Thursday, June 07, 2007
The U.S. Navy has fired warning shots across the bow of a Dutch ship that has been boarded by armed pirates off the coast of Somalia. The USS Carter Hall also fired on three small boats that surrounded the commercial ship, the "Danica White," after her crew messaged for assistance after being boarded by pirates, the Navy said. The incident began Saturday and as of Monday the Danish ship's crew was still believed to be held at gunpoint by an unknown number of pirates who forced the vessel into Somalia's territorial waters. There have been no reports of casualties. The USS Carter Hall remains nearby in international waters, monitoring the situation. The Danish ship, which is owned by H. Folmer & Co. of Copenhagen, has not requested further assistance. On Saturday, Jorgen Folmer, a spokesman for the Danish shipping company, said a French naval vessel in the area had confirmed the ship and its crew of five was hijacked but was unable to intervene because it could not enter Somali waters. A maritime official said Monday that Somali pirates who have been holding a Taiwan-flagged fishing vessel since mid-May killed one of the 16 crew members because the ship's owners have not paid a ransom.

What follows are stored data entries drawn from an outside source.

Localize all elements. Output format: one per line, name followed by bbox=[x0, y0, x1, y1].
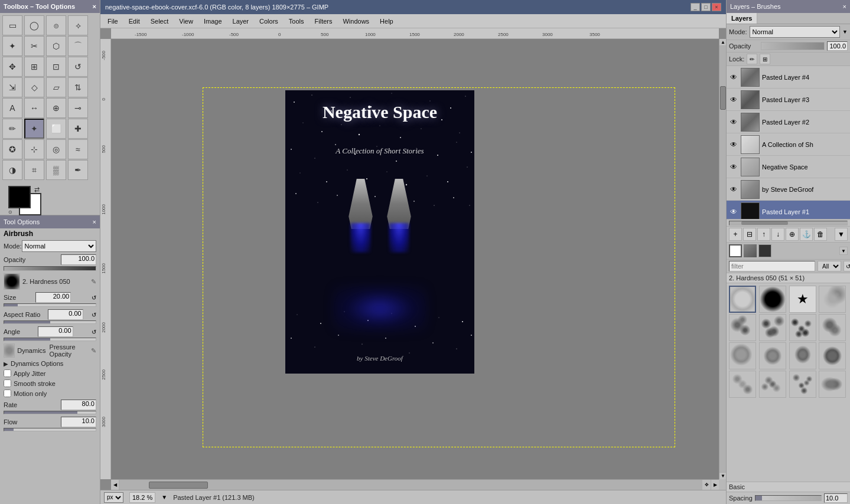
select-by-color-tool[interactable]: ✦ bbox=[2, 36, 22, 56]
layer-item[interactable]: 👁 Pasted Layer #3 bbox=[727, 89, 850, 111]
scrollbar-bottom-left[interactable]: ◀ bbox=[111, 480, 119, 490]
layers-brushes-close[interactable]: × bbox=[843, 3, 846, 10]
canvas-expand-icon[interactable]: ✥ bbox=[702, 480, 711, 490]
rate-slider[interactable] bbox=[4, 411, 96, 414]
close-button[interactable]: × bbox=[712, 3, 721, 11]
layers-mode-select[interactable]: Normal bbox=[750, 26, 841, 38]
layer-visibility-icon[interactable]: 👁 bbox=[729, 140, 738, 149]
airbrush-tool[interactable]: ✦ bbox=[24, 119, 44, 139]
scrollbar-right-thumb[interactable] bbox=[720, 86, 726, 110]
layer-visibility-icon[interactable]: 👁 bbox=[729, 185, 738, 194]
raise-layer-button[interactable]: ↑ bbox=[757, 228, 770, 241]
paths-tool[interactable]: ⌒ bbox=[68, 36, 88, 56]
flip-tool[interactable]: ⇅ bbox=[68, 77, 88, 97]
lock-pixels-icon[interactable]: ✏ bbox=[747, 54, 757, 64]
layer-visibility-icon[interactable]: 👁 bbox=[729, 162, 738, 172]
dynamics-options-row[interactable]: ▶ Dynamics Options bbox=[0, 359, 100, 368]
brush-cell[interactable] bbox=[789, 314, 816, 341]
layer-visibility-icon[interactable]: 👁 bbox=[729, 95, 738, 104]
brush-cell[interactable] bbox=[819, 286, 846, 313]
layers-scroll-bar[interactable] bbox=[727, 220, 850, 227]
brush-cell[interactable] bbox=[729, 371, 756, 398]
rect-select-tool[interactable]: ▭ bbox=[2, 15, 22, 35]
bucket-fill-tool[interactable]: ⌗ bbox=[24, 160, 44, 180]
opacity-value[interactable]: 100.0 bbox=[61, 254, 96, 265]
new-layer-button[interactable]: + bbox=[729, 228, 742, 241]
menu-filters[interactable]: Filters bbox=[310, 15, 337, 28]
layer-item[interactable]: 👁 Negative Space bbox=[727, 156, 850, 178]
brush-cell[interactable] bbox=[789, 342, 816, 369]
brush-cell[interactable] bbox=[759, 342, 786, 369]
menu-view[interactable]: View bbox=[174, 15, 198, 28]
smooth-stroke-checkbox[interactable] bbox=[4, 379, 11, 387]
layer-item-selected[interactable]: 👁 Pasted Layer #1 bbox=[727, 201, 850, 220]
brush-category-select[interactable]: All bbox=[818, 261, 841, 271]
brush-cell[interactable] bbox=[819, 342, 846, 369]
expand-status-icon[interactable]: ▼ bbox=[161, 494, 167, 500]
toolbox-close-btn[interactable]: × bbox=[93, 3, 96, 10]
spacing-value[interactable]: 10.0 bbox=[824, 493, 848, 503]
aspect-ratio-slider[interactable] bbox=[4, 320, 96, 324]
brush-cell[interactable] bbox=[759, 286, 786, 313]
rotate-tool[interactable]: ↺ bbox=[68, 57, 88, 77]
color-picker-tool[interactable]: ⊸ bbox=[68, 98, 88, 118]
minimize-button[interactable]: _ bbox=[691, 3, 700, 11]
ink-tool[interactable]: ✒ bbox=[68, 160, 88, 180]
ellipse-select-tool[interactable]: ◯ bbox=[24, 15, 44, 35]
brush-cell[interactable] bbox=[729, 314, 756, 341]
blend-tool[interactable]: ▒ bbox=[46, 160, 66, 180]
size-value[interactable]: 20.00 bbox=[35, 292, 71, 303]
opacity-value[interactable]: 100.0 bbox=[827, 41, 848, 51]
tab-layers[interactable]: Layers bbox=[727, 13, 757, 24]
canvas-viewport[interactable]: Negative Space A Collection of Short Sto… bbox=[111, 39, 719, 479]
rate-value[interactable]: 80.0 bbox=[61, 400, 96, 410]
menu-image[interactable]: Image bbox=[199, 15, 227, 28]
brush-mid-color[interactable] bbox=[744, 244, 757, 257]
mode-select[interactable]: Normal bbox=[22, 240, 96, 252]
zoom-tool[interactable]: ⊕ bbox=[46, 98, 66, 118]
scrollbar-right-down[interactable]: ▼ bbox=[719, 472, 726, 479]
brush-edit-icon[interactable]: ✎ bbox=[91, 278, 96, 286]
reset-colors-icon[interactable]: ⊙ bbox=[8, 210, 12, 215]
unit-select[interactable]: px bbox=[104, 492, 123, 503]
aspect-ratio-reset[interactable]: ↺ bbox=[92, 312, 96, 318]
scrollbar-right-up[interactable]: ▲ bbox=[719, 39, 726, 46]
scissors-tool[interactable]: ✂ bbox=[24, 36, 44, 56]
size-reset-icon[interactable]: ↺ bbox=[92, 294, 96, 301]
brush-cell[interactable] bbox=[789, 371, 816, 398]
dodge-burn-tool[interactable]: ◑ bbox=[2, 160, 22, 180]
brushes-config-icon[interactable]: ▼ bbox=[839, 247, 848, 255]
foreground-color-swatch[interactable] bbox=[8, 186, 31, 208]
brush-cell[interactable] bbox=[819, 371, 846, 398]
dynamics-swatch[interactable] bbox=[4, 343, 15, 358]
brush-filter-input[interactable] bbox=[729, 261, 815, 271]
layer-visibility-icon[interactable]: 👁 bbox=[729, 117, 738, 127]
free-select-tool[interactable]: ⌾ bbox=[46, 15, 66, 35]
angle-slider[interactable] bbox=[4, 338, 96, 341]
menu-colors[interactable]: Colors bbox=[255, 15, 283, 28]
opacity-slider[interactable] bbox=[761, 42, 825, 50]
opacity-slider[interactable] bbox=[4, 266, 96, 271]
layer-item[interactable]: 👁 Pasted Layer #2 bbox=[727, 111, 850, 133]
foreground-select-tool[interactable]: ⬡ bbox=[46, 36, 66, 56]
apply-jitter-checkbox[interactable] bbox=[4, 369, 11, 377]
brush-swatch[interactable] bbox=[4, 273, 20, 290]
perspective-clone-tool[interactable]: ⊹ bbox=[24, 139, 44, 159]
scrollbar-bottom-thumb[interactable] bbox=[149, 482, 208, 489]
scrollbar-bottom[interactable]: ◀ ▶ ✥ bbox=[111, 479, 719, 490]
duplicate-layer-button[interactable]: ⊕ bbox=[786, 228, 799, 241]
brush-fg-color[interactable] bbox=[729, 244, 742, 257]
layer-item[interactable]: 👁 A Collection of Sh bbox=[727, 133, 850, 156]
angle-reset[interactable]: ↺ bbox=[92, 329, 96, 335]
spacing-slider[interactable] bbox=[755, 495, 822, 501]
flow-slider[interactable] bbox=[4, 428, 96, 431]
menu-file[interactable]: File bbox=[103, 15, 123, 28]
tool-options-close[interactable]: × bbox=[93, 218, 96, 225]
shear-tool[interactable]: ◇ bbox=[24, 77, 44, 97]
eraser-tool[interactable]: ⬜ bbox=[46, 119, 66, 139]
smudge-tool[interactable]: ≈ bbox=[68, 139, 88, 159]
menu-edit[interactable]: Edit bbox=[124, 15, 145, 28]
brush-cell[interactable] bbox=[729, 342, 756, 369]
scale-tool[interactable]: ⇲ bbox=[2, 77, 22, 97]
new-from-visible-button[interactable]: ⊟ bbox=[743, 228, 756, 241]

USS Carter Hall (LSD-50)The pirates threatened to kill other crew members if their demands are not met, said Andrew Mwangura, head of the Kenyan chapter of the Seafarers Assistance Program. He cited a relative of one of the captives, who was allowed to call his family. "The gunmen have established contact with the owner of the ship but it appears that he was giving them empty promises," Mwangura said. The ship — Ching Fong Hwa 168 — had two Taiwanese and 12 Chinese crew members on board when it was hijacked 137 miles northeast of the Somali capital, Mogadishu. Mwangura did not know the nationality of the victim. Somalia does not have a coast guard or navy after more than a decade of anarchy. The current government was formed in 2004 but has struggled to assert any real control throughout the country. Somali pirates are trained fighters, often dressed in military fatigues, using speedboats equipped with satellite phones and Global Positioning System equipment. They are typically armed with automatic weapons, anti-tank rocket launchers and various types of grenades, according to the U.N. Monitoring Group on Somalia. Although piracy is rampant off Somalia's lawless coast, killing crew members is relatively rare, Mwangura said. He said pirates have killed four crew members in the past 10 years. "Normally they don't kill crew members if they cooperate," he said. Since February, pirates have hijacked 10 ships — five have been released and five are still being held, according to the Seafarers Assistance Program.